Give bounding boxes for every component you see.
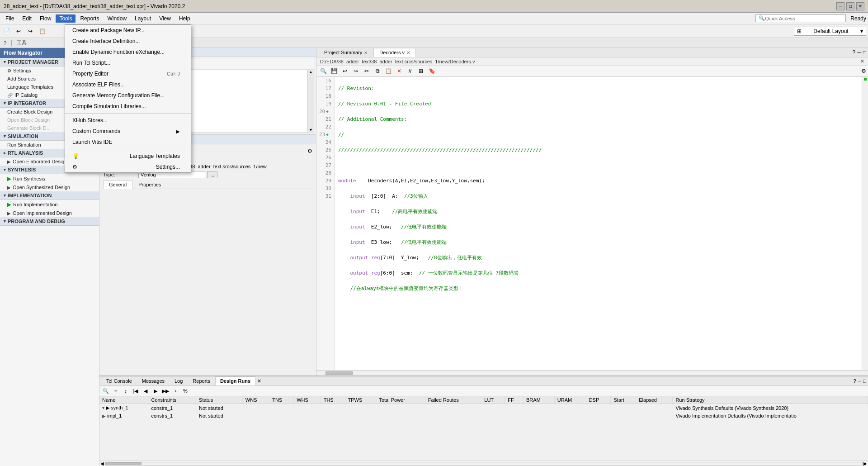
layout-dropdown[interactable]: ⊞ Default Layout ▾ [794, 27, 866, 36]
copy-button[interactable]: 📋 [37, 26, 47, 36]
menu-flow[interactable]: Flow [36, 14, 55, 23]
code-side-scrollbar[interactable] [862, 77, 868, 370]
add-run-btn[interactable]: + [171, 387, 180, 395]
code-settings-icon[interactable]: ⚙ [861, 68, 866, 74]
type-browse-btn[interactable]: ... [207, 171, 217, 178]
copy-code-btn[interactable]: ⧉ [373, 67, 382, 76]
menu-layout[interactable]: Layout [131, 14, 155, 23]
tab-tcl-console[interactable]: Tcl Console [101, 376, 137, 385]
section-label: RTL ANALYSIS [8, 150, 43, 156]
minimize-button[interactable]: ─ [836, 2, 844, 10]
close-bottom-tab[interactable]: ✕ [257, 378, 261, 384]
section-program-debug-title[interactable]: ▾ PROGRAM AND DEBUG [0, 217, 99, 226]
tab-design-runs[interactable]: Design Runs [215, 376, 255, 385]
close-file-icon[interactable]: ✕ [860, 58, 864, 64]
prev-btn[interactable]: ◀ [141, 387, 150, 395]
section-implementation-title[interactable]: ▾ IMPLEMENTATION [0, 191, 99, 200]
search-code-btn[interactable]: 🔍 [318, 67, 328, 76]
chevron-down-icon: ▾ [860, 28, 863, 34]
nav-run-implementation[interactable]: ▶ Run Implementation [0, 200, 99, 209]
expand-btn[interactable]: ▾ [102, 405, 104, 410]
menu-custom-commands[interactable]: Custom Commands ▶ [65, 126, 191, 137]
quick-access-bar[interactable]: 🔍 Quick Access [755, 14, 846, 22]
close-tab-btn[interactable]: ✕ [406, 50, 410, 55]
close-button[interactable]: ✕ [856, 2, 864, 10]
arrow-right-icon: ▶ [7, 211, 11, 216]
menu-help[interactable]: Help [175, 14, 194, 23]
save-btn[interactable]: 💾 [329, 67, 339, 76]
menu-launch-vitis[interactable]: Launch Vitis IDE [65, 137, 191, 147]
tab-messages[interactable]: Messages [137, 376, 170, 385]
menu-compile-sim-libs[interactable]: Compile Simulation Libraries... [65, 101, 191, 112]
maximize-panel-icon[interactable]: □ [863, 49, 866, 56]
menu-settings[interactable]: ⚙ Settings... [65, 162, 191, 172]
bookmark-btn[interactable]: 🔖 [427, 67, 437, 76]
menu-create-interface-def[interactable]: Create Interface Definition... [65, 36, 191, 47]
menu-create-package-ip[interactable]: Create and Package New IP... [65, 25, 191, 36]
properties-settings-icon[interactable]: ⚙ [307, 148, 312, 154]
scroll-right[interactable]: ▶ [863, 461, 867, 466]
help-icon[interactable]: ? [853, 49, 856, 56]
undo-button[interactable]: ↩ [14, 26, 24, 36]
menu-reports[interactable]: Reports [76, 14, 103, 23]
undo-code-btn[interactable]: ↩ [340, 67, 350, 76]
comment-btn[interactable]: // [405, 67, 415, 76]
menu-tools[interactable]: Tools [56, 14, 75, 23]
maximize-button[interactable]: □ [846, 2, 854, 10]
run-btn[interactable]: ▶ [151, 387, 160, 395]
nav-run-synthesis[interactable]: ▶ Run Synthesis [0, 174, 99, 183]
close-tab-btn[interactable]: ✕ [364, 50, 368, 55]
tab-properties[interactable]: Properties [132, 180, 167, 189]
menu-file[interactable]: File [2, 14, 18, 23]
tab-project-summary[interactable]: Project Summary ✕ [318, 48, 373, 57]
expand-btn[interactable]: ▶ [102, 414, 106, 418]
tab-log[interactable]: Log [170, 376, 188, 385]
help-icon[interactable]: ? [853, 378, 856, 384]
code-toolbar: 🔍 💾 ↩ ↪ ✂ ⧉ 📋 ✕ // ⊞ 🔖 ⚙ [316, 66, 868, 77]
sort-runs-btn[interactable]: ↕ [121, 387, 130, 395]
scroll-left[interactable]: ◀ [100, 461, 104, 466]
minimize-icon[interactable]: ─ [858, 378, 862, 384]
code-text-area[interactable]: // Revision: // Revision 0.01 - File Cre… [335, 77, 862, 370]
menu-gen-memory-config[interactable]: Generate Memory Configuration File... [65, 90, 191, 101]
row-lut [481, 412, 505, 420]
delete-btn[interactable]: ✕ [394, 67, 404, 76]
table-row[interactable]: ▾ ▶ synth_1 constrs_1 Not started [99, 404, 868, 412]
menu-property-editor[interactable]: Property Editor Ctrl+J [65, 68, 191, 79]
percent-btn[interactable]: % [181, 387, 190, 395]
menu-view[interactable]: View [156, 14, 175, 23]
align-btn[interactable]: ⊞ [416, 67, 426, 76]
search-runs-btn[interactable]: 🔍 [101, 387, 110, 395]
filter-runs-btn[interactable]: ≡ [111, 387, 120, 395]
menu-language-templates[interactable]: 💡 Language Templates [65, 151, 191, 162]
nav-open-implemented[interactable]: ▶ Open Implemented Design [0, 209, 99, 217]
first-btn[interactable]: |◀ [131, 387, 140, 395]
menu-associate-elf[interactable]: Associate ELF Files... [65, 79, 191, 90]
cut-btn[interactable]: ✂ [362, 67, 372, 76]
col-run-strategy: Run Strategy [673, 396, 868, 404]
maximize-icon[interactable]: □ [863, 378, 866, 384]
code-area[interactable]: 16171819 20◆ 2122 23◆ 2425262728293031 /… [316, 77, 868, 370]
menu-enable-dfx[interactable]: Enable Dynamic Function eXchange... [65, 47, 191, 57]
redo-code-btn[interactable]: ↪ [351, 67, 361, 76]
nav-open-synthesized[interactable]: ▶ Open Synthesized Design [0, 183, 99, 191]
scrollbar-thumb[interactable] [326, 371, 353, 375]
paste-btn[interactable]: 📋 [383, 67, 393, 76]
tab-reports[interactable]: Reports [188, 376, 215, 385]
menu-run-tcl[interactable]: Run Tcl Script... [65, 57, 191, 68]
new-button[interactable]: 📄 [2, 26, 12, 36]
redo-button[interactable]: ↪ [25, 26, 35, 36]
menu-edit[interactable]: Edit [19, 14, 35, 23]
bottom-horizontal-scrollbar[interactable]: ◀ ▶ [99, 461, 868, 466]
tab-decoders-v[interactable]: Decoders.v ✕ [373, 48, 416, 57]
h-scroll-thumb[interactable] [105, 462, 142, 465]
menu-xhub-stores[interactable]: XHub Stores... [65, 115, 191, 126]
code-horizontal-scrollbar[interactable] [316, 370, 868, 376]
tab-general[interactable]: General [103, 180, 132, 189]
table-row[interactable]: ▶ impl_1 constrs_1 Not started [99, 412, 868, 420]
next-btn[interactable]: ▶▶ [161, 387, 170, 395]
menu-window[interactable]: Window [104, 14, 130, 23]
sources-scrollbar[interactable]: ▲ ▼ [307, 70, 314, 132]
row-whs [294, 412, 321, 420]
minimize-panel-icon[interactable]: ─ [857, 49, 861, 56]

________

Write out the data above precisely. Pictures stay out.

Give bounding boxes for every component you see.
layout-dropdown[interactable]: ⊞ Default Layout ▾ [794, 27, 866, 36]
copy-button[interactable]: 📋 [37, 26, 47, 36]
menu-flow[interactable]: Flow [36, 14, 55, 23]
code-side-scrollbar[interactable] [862, 77, 868, 370]
add-run-btn[interactable]: + [171, 387, 180, 395]
code-settings-icon[interactable]: ⚙ [861, 68, 866, 74]
type-browse-btn[interactable]: ... [207, 171, 217, 178]
copy-code-btn[interactable]: ⧉ [373, 67, 382, 76]
menu-layout[interactable]: Layout [131, 14, 155, 23]
tab-tcl-console[interactable]: Tcl Console [101, 376, 137, 385]
section-label: RTL ANALYSIS [8, 150, 43, 156]
minimize-button[interactable]: ─ [836, 2, 844, 10]
close-bottom-tab[interactable]: ✕ [257, 378, 261, 384]
section-program-debug-title[interactable]: ▾ PROGRAM AND DEBUG [0, 217, 99, 226]
tab-design-runs[interactable]: Design Runs [215, 376, 255, 385]
close-file-icon[interactable]: ✕ [860, 58, 864, 64]
prev-btn[interactable]: ◀ [141, 387, 150, 395]
section-implementation-title[interactable]: ▾ IMPLEMENTATION [0, 191, 99, 200]
search-code-btn[interactable]: 🔍 [318, 67, 328, 76]
chevron-down-icon: ▾ [860, 28, 863, 34]
nav-run-implementation[interactable]: ▶ Run Implementation [0, 200, 99, 209]
expand-btn[interactable]: ▾ [102, 405, 104, 410]
menu-custom-commands[interactable]: Custom Commands ▶ [65, 126, 191, 137]
quick-access-bar[interactable]: 🔍 Quick Access [755, 14, 846, 22]
close-tab-btn[interactable]: ✕ [406, 50, 410, 55]
close-button[interactable]: ✕ [856, 2, 864, 10]
arrow-right-icon: ▶ [7, 211, 11, 216]
menu-help[interactable]: Help [175, 14, 194, 23]
save-btn[interactable]: 💾 [329, 67, 339, 76]
menu-launch-vitis[interactable]: Launch Vitis IDE [65, 137, 191, 147]
tab-messages[interactable]: Messages [137, 376, 170, 385]
menu-compile-sim-libs[interactable]: Compile Simulation Libraries... [65, 101, 191, 112]
maximize-panel-icon[interactable]: □ [863, 49, 866, 56]
menu-settings[interactable]: ⚙ Settings... [65, 162, 191, 172]
bookmark-btn[interactable]: 🔖 [427, 67, 437, 76]
menu-create-interface-def[interactable]: Create Interface Definition... [65, 36, 191, 47]
menu-create-package-ip[interactable]: Create and Package New IP... [65, 25, 191, 36]
properties-settings-icon[interactable]: ⚙ [307, 148, 312, 154]
scroll-right[interactable]: ▶ [863, 461, 867, 466]
help-icon[interactable]: ? [853, 49, 856, 56]
undo-button[interactable]: ↩ [14, 26, 24, 36]
menu-reports[interactable]: Reports [76, 14, 103, 23]
undo-code-btn[interactable]: ↩ [340, 67, 350, 76]
comment-btn[interactable]: // [405, 67, 415, 76]
menu-tools[interactable]: Tools [56, 14, 75, 23]
maximize-button[interactable]: □ [846, 2, 854, 10]
run-btn[interactable]: ▶ [151, 387, 160, 395]
nav-run-synthesis[interactable]: ▶ Run Synthesis [0, 174, 99, 183]
close-tab-btn[interactable]: ✕ [364, 50, 368, 55]
tab-properties[interactable]: Properties [132, 180, 167, 189]
menu-file[interactable]: File [2, 14, 18, 23]
tab-project-summary[interactable]: Project Summary ✕ [318, 48, 373, 57]
expand-btn[interactable]: ▶ [102, 414, 106, 418]
tab-log[interactable]: Log [170, 376, 188, 385]
help-icon[interactable]: ? [853, 378, 856, 384]
code-toolbar: 🔍 💾 ↩ ↪ ✂ ⧉ 📋 ✕ // ⊞ 🔖 ⚙ [316, 66, 868, 77]
sort-runs-btn[interactable]: ↕ [121, 387, 130, 395]
scroll-left[interactable]: ◀ [100, 461, 104, 466]
minimize-icon[interactable]: ─ [858, 378, 862, 384]
code-text-area[interactable]: // Revision: // Revision 0.01 - File Cre… [335, 77, 862, 370]
menu-gen-memory-config[interactable]: Generate Memory Configuration File... [65, 90, 191, 101]
row-lut [481, 412, 505, 420]
delete-btn[interactable]: ✕ [394, 67, 404, 76]
table-row[interactable]: ▾ ▶ synth_1 constrs_1 Not started [99, 404, 868, 412]
menu-property-editor[interactable]: Property Editor Ctrl+J [65, 68, 191, 79]
percent-btn[interactable]: % [181, 387, 190, 395]
menu-view[interactable]: View [156, 14, 175, 23]
align-btn[interactable]: ⊞ [416, 67, 426, 76]
search-runs-btn[interactable]: 🔍 [101, 387, 110, 395]
filter-runs-btn[interactable]: ≡ [111, 387, 120, 395]
menu-language-templates[interactable]: 💡 Language Templates [65, 151, 191, 162]
nav-open-implemented[interactable]: ▶ Open Implemented Design [0, 209, 99, 217]
first-btn[interactable]: |◀ [131, 387, 140, 395]
menu-associate-elf[interactable]: Associate ELF Files... [65, 79, 191, 90]
cut-btn[interactable]: ✂ [362, 67, 372, 76]
col-run-strategy: Run Strategy [673, 396, 868, 404]
maximize-icon[interactable]: □ [863, 378, 866, 384]
code-area[interactable]: 16171819 20◆ 2122 23◆ 2425262728293031 /… [316, 77, 868, 370]
menu-enable-dfx[interactable]: Enable Dynamic Function eXchange... [65, 47, 191, 57]
redo-code-btn[interactable]: ↪ [351, 67, 361, 76]
nav-open-synthesized[interactable]: ▶ Open Synthesized Design [0, 183, 99, 191]
scrollbar-thumb[interactable] [326, 371, 353, 375]
paste-btn[interactable]: 📋 [383, 67, 393, 76]
tab-reports[interactable]: Reports [188, 376, 215, 385]
menu-run-tcl[interactable]: Run Tcl Script... [65, 57, 191, 68]
new-button[interactable]: 📄 [2, 26, 12, 36]
redo-button[interactable]: ↪ [25, 26, 35, 36]
menu-edit[interactable]: Edit [19, 14, 35, 23]
bottom-horizontal-scrollbar[interactable]: ◀ ▶ [99, 461, 868, 466]
tab-decoders-v[interactable]: Decoders.v ✕ [373, 48, 416, 57]
h-scroll-thumb[interactable] [105, 462, 142, 465]
menu-xhub-stores[interactable]: XHub Stores... [65, 115, 191, 126]
code-horizontal-scrollbar[interactable] [316, 370, 868, 376]
tab-general[interactable]: General [103, 180, 132, 189]
table-row[interactable]: ▶ impl_1 constrs_1 Not started [99, 412, 868, 420]
next-btn[interactable]: ▶▶ [161, 387, 170, 395]
menu-window[interactable]: Window [104, 14, 130, 23]
sources-scrollbar[interactable]: ▲ ▼ [307, 70, 314, 132]
row-whs [294, 412, 321, 420]
minimize-panel-icon[interactable]: ─ [857, 49, 861, 56]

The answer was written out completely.